David L. Prychitko
I apologize for filling up this blog by posting links to my articles within the past couple days. But this one should be of great interest to our readers. No more self-promotion after this.
I went to GMU in 1984 to study under Don Lavoie, having discovered his early work on the market socialism debate (in the Journal of Libertarian Studies). I turned down several acceptances from other grad programs (including Clemson, Florida State, Illinois, UCLA, Chicago) at what I thought (correctly) was the top graduate institution to offer a concentration in Austrian economics. Acceptance deadlines, which I took seriously, led me to turn down several offers (assistantships) while I waited for a GMU offer. It paid off when I received a phone call from Don during Easter break. It was one of the most exciting experiences I can recall. I had taken a huge risk. Looking back now, however, I wouldn't recommend that to anyone.
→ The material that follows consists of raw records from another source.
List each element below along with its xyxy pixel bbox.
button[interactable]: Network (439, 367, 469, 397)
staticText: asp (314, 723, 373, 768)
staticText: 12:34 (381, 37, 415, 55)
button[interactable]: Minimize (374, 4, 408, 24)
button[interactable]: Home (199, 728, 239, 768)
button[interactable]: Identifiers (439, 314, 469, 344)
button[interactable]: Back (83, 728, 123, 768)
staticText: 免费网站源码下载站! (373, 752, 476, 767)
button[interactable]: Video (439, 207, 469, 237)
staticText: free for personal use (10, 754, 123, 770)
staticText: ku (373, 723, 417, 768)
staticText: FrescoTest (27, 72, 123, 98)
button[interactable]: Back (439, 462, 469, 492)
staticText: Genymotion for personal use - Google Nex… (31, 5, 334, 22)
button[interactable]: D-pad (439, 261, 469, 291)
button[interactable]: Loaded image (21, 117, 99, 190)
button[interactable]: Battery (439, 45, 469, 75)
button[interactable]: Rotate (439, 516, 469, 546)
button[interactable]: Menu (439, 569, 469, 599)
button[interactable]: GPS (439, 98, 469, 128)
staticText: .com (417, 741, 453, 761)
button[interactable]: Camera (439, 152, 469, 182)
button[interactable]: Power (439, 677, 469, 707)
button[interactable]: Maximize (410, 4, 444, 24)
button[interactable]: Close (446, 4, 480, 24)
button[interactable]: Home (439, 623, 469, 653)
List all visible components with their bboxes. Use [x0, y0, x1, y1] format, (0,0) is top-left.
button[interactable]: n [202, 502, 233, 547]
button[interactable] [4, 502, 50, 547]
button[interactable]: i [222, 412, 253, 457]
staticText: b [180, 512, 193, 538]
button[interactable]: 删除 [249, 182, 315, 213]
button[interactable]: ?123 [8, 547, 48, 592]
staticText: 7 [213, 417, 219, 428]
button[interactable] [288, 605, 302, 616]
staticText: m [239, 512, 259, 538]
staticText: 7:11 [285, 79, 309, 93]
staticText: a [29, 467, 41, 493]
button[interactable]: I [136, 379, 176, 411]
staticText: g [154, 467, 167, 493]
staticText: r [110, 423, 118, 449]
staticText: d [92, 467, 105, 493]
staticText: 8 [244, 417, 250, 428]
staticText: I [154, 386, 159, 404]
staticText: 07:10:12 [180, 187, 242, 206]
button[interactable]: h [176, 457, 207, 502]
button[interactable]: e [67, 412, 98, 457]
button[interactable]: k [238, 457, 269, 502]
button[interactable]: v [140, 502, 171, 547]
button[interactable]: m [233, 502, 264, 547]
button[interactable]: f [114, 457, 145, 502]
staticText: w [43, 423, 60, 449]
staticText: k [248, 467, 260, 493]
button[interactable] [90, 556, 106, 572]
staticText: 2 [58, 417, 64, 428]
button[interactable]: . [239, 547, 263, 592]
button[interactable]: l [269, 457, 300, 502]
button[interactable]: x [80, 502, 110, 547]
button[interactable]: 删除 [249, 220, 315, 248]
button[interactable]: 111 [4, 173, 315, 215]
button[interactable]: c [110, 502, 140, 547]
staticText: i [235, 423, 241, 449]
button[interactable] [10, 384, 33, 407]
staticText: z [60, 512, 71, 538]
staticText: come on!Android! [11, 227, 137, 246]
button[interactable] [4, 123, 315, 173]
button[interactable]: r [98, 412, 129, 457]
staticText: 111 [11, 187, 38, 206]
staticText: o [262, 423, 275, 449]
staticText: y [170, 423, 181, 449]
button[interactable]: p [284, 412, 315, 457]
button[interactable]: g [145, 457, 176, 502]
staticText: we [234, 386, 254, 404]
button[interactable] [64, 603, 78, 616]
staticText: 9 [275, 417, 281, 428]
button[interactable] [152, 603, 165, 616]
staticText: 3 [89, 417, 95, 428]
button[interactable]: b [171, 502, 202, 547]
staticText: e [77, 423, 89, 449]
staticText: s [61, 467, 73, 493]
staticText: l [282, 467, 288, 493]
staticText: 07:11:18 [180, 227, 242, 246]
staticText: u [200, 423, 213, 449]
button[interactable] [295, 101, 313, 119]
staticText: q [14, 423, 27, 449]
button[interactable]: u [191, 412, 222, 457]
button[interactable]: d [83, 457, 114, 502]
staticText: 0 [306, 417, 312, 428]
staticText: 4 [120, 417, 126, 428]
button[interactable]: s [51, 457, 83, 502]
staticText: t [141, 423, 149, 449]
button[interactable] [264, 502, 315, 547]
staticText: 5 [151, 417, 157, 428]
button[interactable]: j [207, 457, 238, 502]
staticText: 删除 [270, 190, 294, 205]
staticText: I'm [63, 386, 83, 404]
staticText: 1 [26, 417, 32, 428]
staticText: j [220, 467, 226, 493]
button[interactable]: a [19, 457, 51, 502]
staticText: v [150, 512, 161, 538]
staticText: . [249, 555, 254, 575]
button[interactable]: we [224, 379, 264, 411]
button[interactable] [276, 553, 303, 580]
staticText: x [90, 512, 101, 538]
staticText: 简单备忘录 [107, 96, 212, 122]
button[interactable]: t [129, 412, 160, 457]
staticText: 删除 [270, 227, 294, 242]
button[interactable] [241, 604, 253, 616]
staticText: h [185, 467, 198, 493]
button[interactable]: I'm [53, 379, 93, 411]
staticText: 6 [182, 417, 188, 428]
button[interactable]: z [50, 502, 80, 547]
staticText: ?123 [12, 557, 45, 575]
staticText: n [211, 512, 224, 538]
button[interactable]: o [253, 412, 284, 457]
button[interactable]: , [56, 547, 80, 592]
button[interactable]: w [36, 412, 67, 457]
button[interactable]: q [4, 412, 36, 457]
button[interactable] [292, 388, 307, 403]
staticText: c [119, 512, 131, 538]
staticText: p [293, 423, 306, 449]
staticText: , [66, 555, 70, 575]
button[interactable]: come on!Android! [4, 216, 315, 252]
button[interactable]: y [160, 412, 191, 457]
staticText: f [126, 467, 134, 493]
In any event, I wrote dozens and dozens of pages of notes in Don's CES course, whose volume and content would rival that of a courtroom stenographer -- I must have been in some kind of hypomanic state during the entire semester. These notes have been published this year in Research in the History of Economic Thought and Methodology, and have recently become available to download online thanks to Virgil Storr.
ADDENDUM: The pdf contains several "typos" and formatting problems that are not in the original published article.
Awesome.
Posted by: Adam | September 25, 2009 at 01:24 PM
David,
Very interesting, especially for someone like me who is coauthor of a comparative systems textbook that even gets used sometimes at Mason, or so rumor has it, perhaps a de facto successor to Lavoie.
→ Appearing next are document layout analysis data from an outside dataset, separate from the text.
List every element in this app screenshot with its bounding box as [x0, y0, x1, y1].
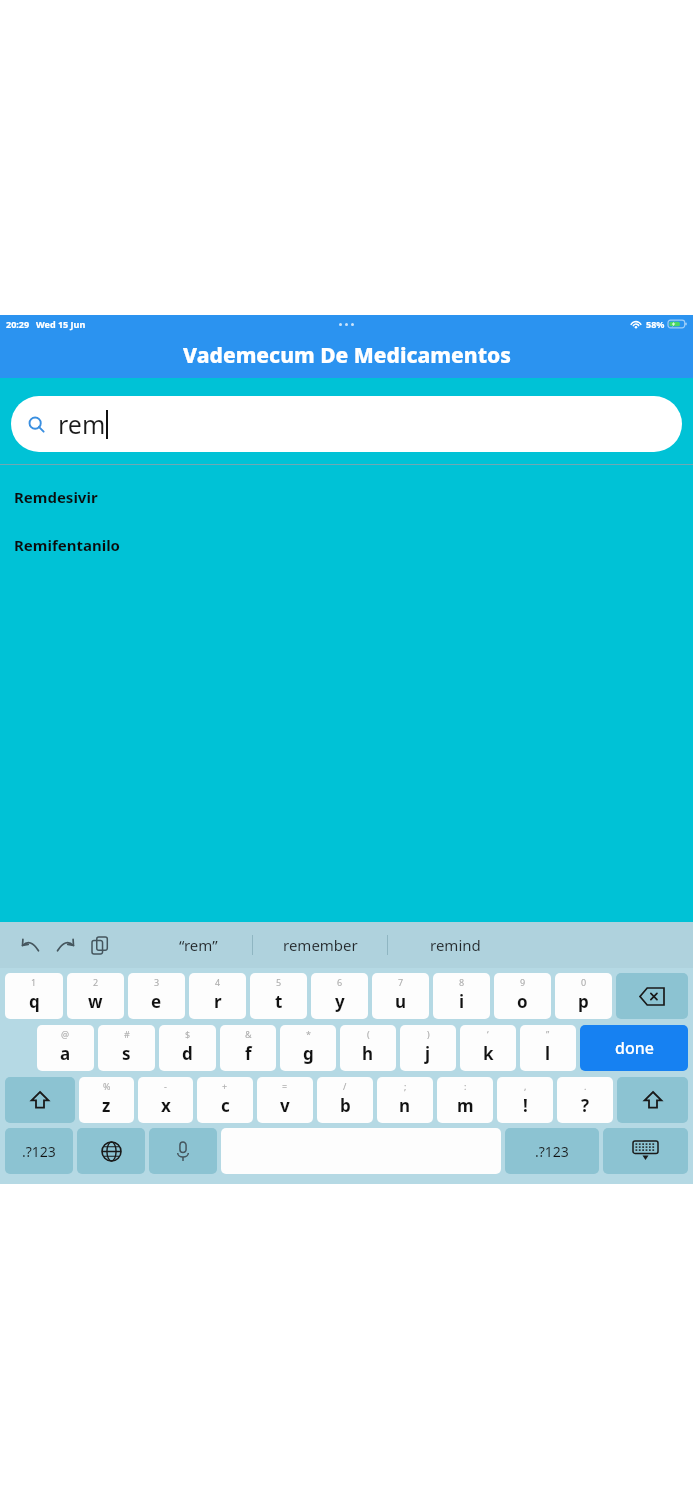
staticText: o: [517, 990, 528, 1013]
button[interactable]: rem: [11, 396, 682, 452]
staticText: 5: [276, 976, 282, 988]
staticText: .?123: [535, 1142, 569, 1161]
staticText: y: [335, 990, 345, 1013]
staticText: k: [483, 1042, 494, 1065]
button[interactable]: Change language: [77, 1128, 145, 1174]
staticText: v: [280, 1094, 290, 1117]
button[interactable]: 8: [433, 973, 490, 1019]
staticText: 9: [520, 976, 526, 988]
staticText: e: [151, 990, 162, 1013]
staticText: =: [282, 1080, 288, 1092]
staticText: Vademecum De Medicamentos: [183, 341, 511, 370]
staticText: #: [124, 1028, 130, 1040]
staticText: .: [584, 1080, 587, 1092]
button[interactable]: *: [280, 1025, 336, 1071]
staticText: Wed 15 Jun: [36, 318, 86, 330]
button[interactable]: ‘: [460, 1025, 516, 1071]
button[interactable]: .?123: [5, 1128, 73, 1174]
button[interactable]: 7: [372, 973, 429, 1019]
button[interactable]: Dictate: [149, 1128, 217, 1174]
button[interactable]: 1: [5, 973, 63, 1019]
button[interactable]: ,: [497, 1077, 553, 1123]
button[interactable]: ): [400, 1025, 456, 1071]
staticText: *: [306, 1028, 311, 1040]
staticText: remember: [283, 935, 358, 955]
staticText: done: [615, 1037, 654, 1059]
staticText: 2: [93, 976, 99, 988]
staticText: !: [523, 1094, 528, 1117]
staticText: j: [425, 1042, 431, 1065]
button[interactable]: Undo: [14, 929, 46, 961]
staticText: s: [122, 1042, 131, 1065]
staticText: ”: [546, 1028, 550, 1040]
staticText: f: [245, 1042, 252, 1065]
staticText: 1: [31, 976, 37, 988]
staticText: /: [343, 1080, 347, 1092]
button[interactable]: 5: [250, 973, 307, 1019]
staticText: (: [367, 1028, 370, 1040]
staticText: “rem”: [179, 935, 218, 955]
button[interactable]: :: [437, 1077, 493, 1123]
staticText: q: [29, 990, 40, 1013]
staticText: t: [275, 990, 283, 1013]
button[interactable]: 9: [494, 973, 551, 1019]
staticText: ,: [524, 1080, 527, 1092]
button[interactable]: .: [557, 1077, 613, 1123]
button[interactable]: -: [138, 1077, 193, 1123]
staticText: &: [245, 1028, 252, 1040]
button[interactable]: 4: [189, 973, 246, 1019]
button[interactable]: Hide keyboard: [603, 1128, 688, 1174]
staticText: 3: [154, 976, 160, 988]
staticText: p: [578, 990, 589, 1013]
button[interactable]: Backspace: [616, 973, 688, 1019]
staticText: 6: [337, 976, 343, 988]
staticText: %: [103, 1080, 111, 1092]
button[interactable]: ”: [520, 1025, 576, 1071]
button[interactable]: remind: [388, 922, 522, 968]
button[interactable]: Remdesivir: [0, 487, 693, 505]
button[interactable]: “rem”: [144, 922, 252, 968]
button[interactable]: 2: [67, 973, 124, 1019]
button[interactable]: 6: [311, 973, 368, 1019]
button[interactable]: 0: [555, 973, 612, 1019]
staticText: b: [340, 1094, 351, 1117]
button[interactable]: =: [257, 1077, 313, 1123]
staticText: 7: [398, 976, 404, 988]
staticText: ?: [581, 1094, 590, 1117]
staticText: $: [185, 1028, 191, 1040]
staticText: u: [395, 990, 407, 1013]
button[interactable]: &: [220, 1025, 276, 1071]
staticText: z: [102, 1094, 111, 1117]
staticText: rem: [58, 407, 106, 441]
staticText: h: [362, 1042, 374, 1065]
button[interactable]: ;: [377, 1077, 433, 1123]
button[interactable]: Shift: [5, 1077, 75, 1123]
staticText: +: [222, 1080, 228, 1092]
button[interactable]: Redo: [49, 929, 81, 961]
button[interactable]: /: [317, 1077, 373, 1123]
button[interactable]: $: [159, 1025, 216, 1071]
staticText: g: [303, 1042, 314, 1065]
button[interactable]: Shift: [617, 1077, 688, 1123]
staticText: 0: [581, 976, 587, 988]
button[interactable]: %: [79, 1077, 134, 1123]
staticText: 58%: [646, 318, 665, 330]
button[interactable]: 3: [128, 973, 185, 1019]
staticText: :: [464, 1080, 467, 1092]
staticText: Remifentanilo: [14, 535, 120, 553]
staticText: x: [161, 1094, 171, 1117]
button[interactable]: Paste: [84, 929, 116, 961]
button[interactable]: done: [580, 1025, 688, 1071]
staticText: @: [61, 1028, 70, 1040]
button[interactable]: @: [37, 1025, 94, 1071]
button[interactable]: remember: [253, 922, 387, 968]
button[interactable]: #: [98, 1025, 155, 1071]
staticText: ;: [404, 1080, 407, 1092]
staticText: ‘: [487, 1028, 489, 1040]
staticText: i: [459, 990, 465, 1013]
button[interactable]: (: [340, 1025, 396, 1071]
button[interactable]: .?123: [505, 1128, 599, 1174]
button[interactable]: +: [197, 1077, 253, 1123]
button[interactable]: Remifentanilo: [0, 535, 693, 553]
What is there is very high quality. My main concern, although one should not poke at those no longer able to answer for themselves, is the lack of coverage of a number of alternative systems. Surprised he did not deal with European social maret economies, or the peculiar, but important system, in Japan, or even some of the alternative forms of Marxist socialism to the USSR, such as Maoism in China, although arguably that was less important already by the mid-1980s, once Deng Xiao-Ping made his reform moves in 1978-79.
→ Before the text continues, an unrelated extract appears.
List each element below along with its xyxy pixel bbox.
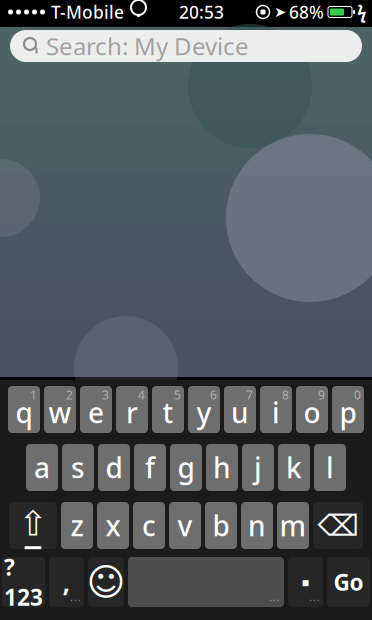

Posted by: Barkley Rosser | September 25, 2009 at 02:55 PM
Barkley,
Your book has been used multiple times, and yes I never would have been hired at GMU had Don not left economics to start PSOL. I inherited his classes and Buchanan's class when I came back in 1998 after being away for 10 years.
As for Don's selection of material at the time. I will tell you this that Prychitko wrote an excellent policy type paper on Deng-Xiao-Ping early reforms (I think it is important to talk about reforms from 1978-85, and then post 1985 --- has to do with the shift in tax arrangement; this is discussed by Jean Oi in her World Development paper from the late 1980s). Don basically talked about Capitalism and Socialism (using the tradition-market-plan) and then Soviet and Yugoslavian systems. But Dave's summary gives this.
Pete
Posted by: Peter Boettke | September 25, 2009 at 04:18 PM
I always regretted not getting Don to JMU to give a talk. The last time I saw him I sat between him and Roger Koppl at an SDAE banquet. Pete stopped by to say hi. I spoke with him about coming to JMU, but did not realize that he was ill and that I needed to move immediately to have him in. Some things cannot be rerun or undone.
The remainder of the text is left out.